Au moment où ce fut à mon tour de parler, j'ai tenté d'exprimer ce que je ressentais. Mon agacement aussi devant ses apparitions publicitaires, son côté British, l'affectation avec laquelle il me semblait cultiver son personnage en même temps ironique, décalé et à la longue prévisible. MOF, avec la liberté qu'il nous laisse, a paru un peu étonné devant ma critique même si j'avais reconnu le grand talent de l'acteur.

Les jours qui ont suivi, on a appris qu'il ne s'agissait pas d'une retraite parce que les médias avaient mal interprété ses propos.

J'éprouvais comme un malaise minuscule mais lancinant devant la réaction que j'avais eue et je détestais cette impression de m'être laissé gouverner par une humeur aigre sans véritable cause ni justification. Autour de moi, Jean Rochefort recueillait tous les suffrages et ce consensus n'était pas loin de me déstabiliser encore davantage.

Cette remise en cause jamais agréable à faire a connu son apogée - avec l'aveu intime d'une totale erreur de perception de ma part, ayant pris l'accessoire pour l'essentiel - quand j'ai lu son beau portrait par Jean-Pierre Lacomme qui a bien et beaucoup fait parler Jean Rochefort (Le Journal du Dimanche).

La nostalgie aussi s'en était mêlée avec l'omniprésence, dans ma mémoire, de son rôle dans Cartouche aux côtés de son ami Jean-Paul Belmondo. D'autres films, plus récents, auraient mérité de m'occuper l'esprit mais on croit se souvenir d'oeuvres alors qu'on se penche sur sa jeunesse et que c'est doux bien plus qu'amer !

Ce qui m'a touché au-delà de tout dans ce "Jean Rochefort par lui-même" en quelque sorte tient d'abord à la profondeur, à la finesse et au caractère universel de ses réflexions, notamment sur la mort et sur sa passion de l'échec qui, aussi paradoxale qu'elle soit, habite beaucoup plus d'êtres qu'on ne pense.
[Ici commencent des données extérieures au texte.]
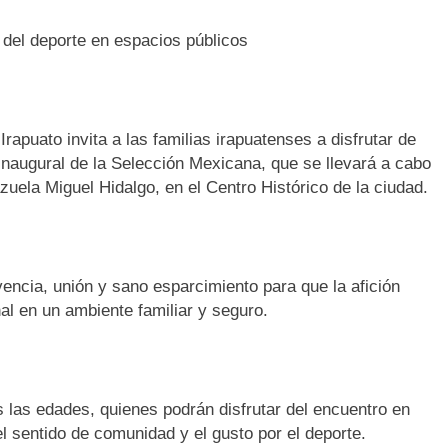
e del deporte en espacios públicos
Irapuato invita a las familias irapuatenses a disfrutar de
 inaugural de la Selección Mexicana, que se llevará a cabo
azuela Miguel Hidalgo, en el Centro Histórico de la ciudad.
encia, unión y sano esparcimiento para que la afición
al en un ambiente familiar y seguro.
s las edades, quienes podrán disfrutar del encuentro en
l sentido de comunidad y el gusto por el deporte.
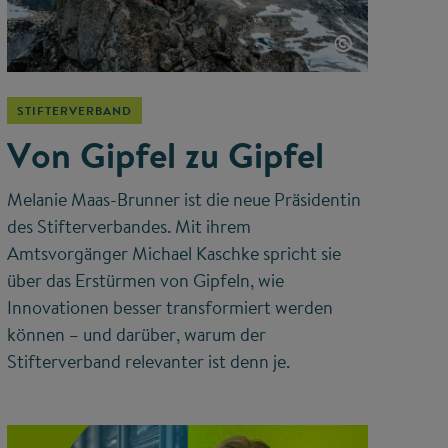
©
STIFTERVERBAND
Von Gipfel zu Gipfel
Melanie Maas-Brunner ist die neue Präsidentin
des Stifterverbandes. Mit ihrem
Amtsvorgänger Michael Kaschke spricht sie
über das Erstürmen von Gipfeln, wie
Innovationen besser transformiert werden
können – und darüber, warum der
Stifterverband relevanter ist denn je.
Il y a des dilections tristes qui prennent une place infinie et, en tout cas, telle que le goût du bonheur n'en a plus pour lui.
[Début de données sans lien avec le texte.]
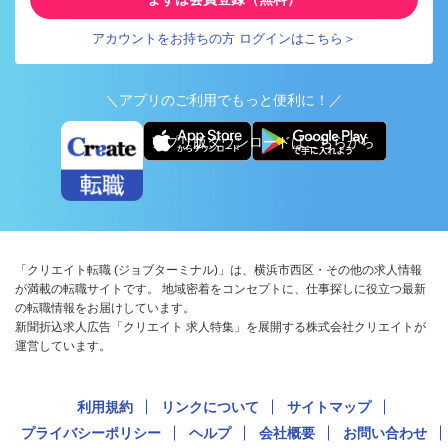
アカウントをお持ちの方 ログインはこちら＞
＼アプリのご利用でもっと便利に！／
アプリ版ダウンロードはこちらから
「クリエイト転職 (ジョブターミナル)」は、横浜市西区・その他の求人情報
が満載の転職サイトです。 地域密着をコンセプトに、仕事探しに役立つ最新
の転職情報をお届けしています。
新聞折込求人広告「クリエイト 求人特集」を展開する株式会社クリエイトが
運営しています。
利用規約
リンクについて
サイトマップ
プライバシーポリシー
ヘルプ
会社概要
お問い合わせ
Surtout, Jean Rochefort raconte une anecdote terrible dont il a été le témoin quand il était âgé de 14 ans, en 1944 :"La première femme nue que j'ai vue était enchaînée, couverte de croix gammées et de crachats... J'envisageais de la sauver, tel Don Quichotte. Bien sûr, je me suis dégonflé".

Il y a tout ce que j'aime dans ce récit : la révolte, la compassion, la lucidité, la dérision à l'égard de soi. Jean Rochefort donc, tout entier déjà.

Mais il manque quelque chose qui est fondamental. Puisque Jean Rochefort va au plus juste, au plus près :"De cette période m'est restée une inquiétude très grande vis-à-vis des hommes en groupe qui risquent de perdre objectivité, tendresse et lucidité... Du coup j'ai choisi de vivre dans la fiction."

Si la vraie vie ne se résume pas à cette scène odieuse et même quand d'autres expériences vous ont marqués, comme je suis accordé à cette menace du collectif sur la personne quand la solitude souvent la sauve en dépit des apparences ! Comme Jean Rochefort, avec cette règle d'existence suscitée par le pire à l'âge de 14 ans, montre que dans le milieu artistique, il est quasiment seul avec son courage et son indifférence à l'esprit convenu !

Sur lui, je me suis trompé énormément.